> [Task prompt]: Scan each line of the records for the word "kassa" and extract the ones that have it.

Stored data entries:
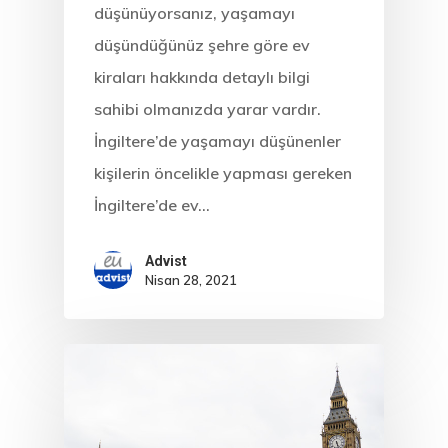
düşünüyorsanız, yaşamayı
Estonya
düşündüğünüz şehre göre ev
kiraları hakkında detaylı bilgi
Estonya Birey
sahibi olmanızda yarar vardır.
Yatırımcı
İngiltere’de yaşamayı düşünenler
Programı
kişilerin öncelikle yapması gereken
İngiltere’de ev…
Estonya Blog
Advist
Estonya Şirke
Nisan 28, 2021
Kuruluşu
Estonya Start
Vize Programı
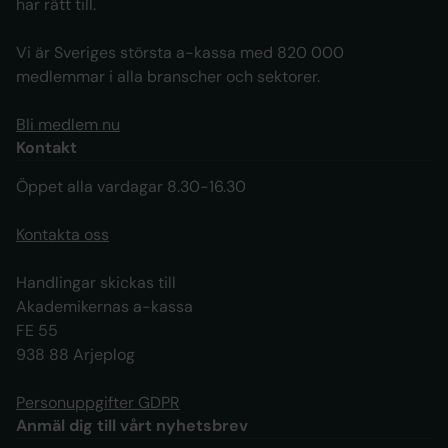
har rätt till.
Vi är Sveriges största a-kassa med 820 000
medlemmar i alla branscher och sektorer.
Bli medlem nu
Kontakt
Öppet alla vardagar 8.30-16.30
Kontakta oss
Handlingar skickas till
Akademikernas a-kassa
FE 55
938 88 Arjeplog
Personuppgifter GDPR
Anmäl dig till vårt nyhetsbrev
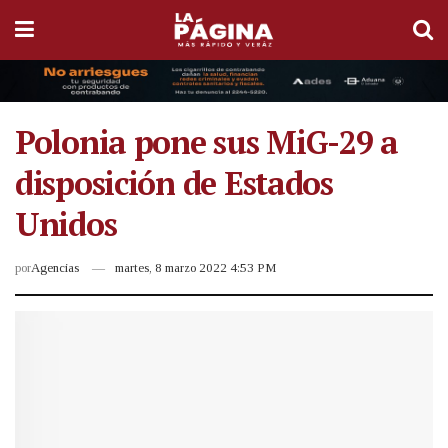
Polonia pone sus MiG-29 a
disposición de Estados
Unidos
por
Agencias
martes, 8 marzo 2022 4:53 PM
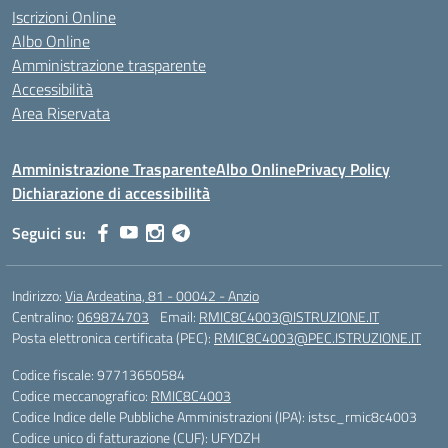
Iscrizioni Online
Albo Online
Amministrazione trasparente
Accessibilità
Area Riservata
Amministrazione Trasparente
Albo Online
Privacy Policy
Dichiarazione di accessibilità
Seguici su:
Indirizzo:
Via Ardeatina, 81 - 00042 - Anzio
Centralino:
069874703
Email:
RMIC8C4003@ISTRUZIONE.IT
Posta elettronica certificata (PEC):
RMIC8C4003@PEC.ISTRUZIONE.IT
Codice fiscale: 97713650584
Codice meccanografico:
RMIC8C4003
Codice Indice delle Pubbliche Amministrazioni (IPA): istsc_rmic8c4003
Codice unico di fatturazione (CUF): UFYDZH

--

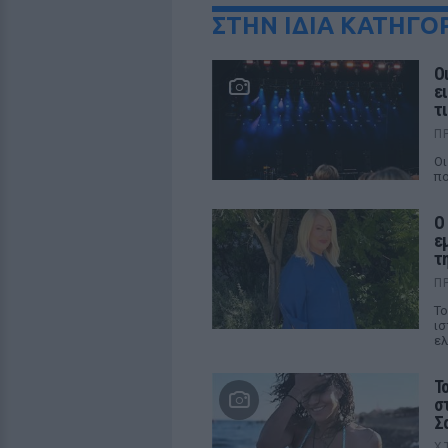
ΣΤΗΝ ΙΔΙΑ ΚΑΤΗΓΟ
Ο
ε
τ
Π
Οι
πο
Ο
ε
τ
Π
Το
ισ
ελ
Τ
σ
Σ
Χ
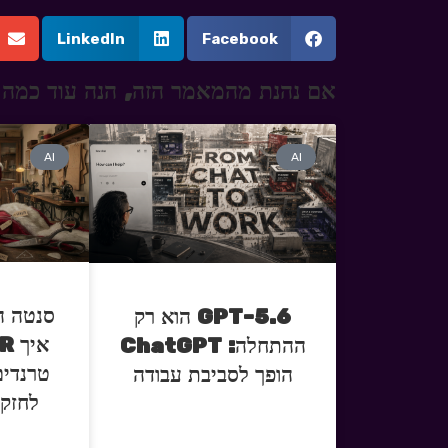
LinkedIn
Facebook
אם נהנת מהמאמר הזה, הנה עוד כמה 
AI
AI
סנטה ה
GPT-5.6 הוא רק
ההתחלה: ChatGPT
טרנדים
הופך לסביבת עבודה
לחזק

> [Solved exercise]:
Vi är Sveriges största a-kassa med 820 000
Akademikernas a-kassa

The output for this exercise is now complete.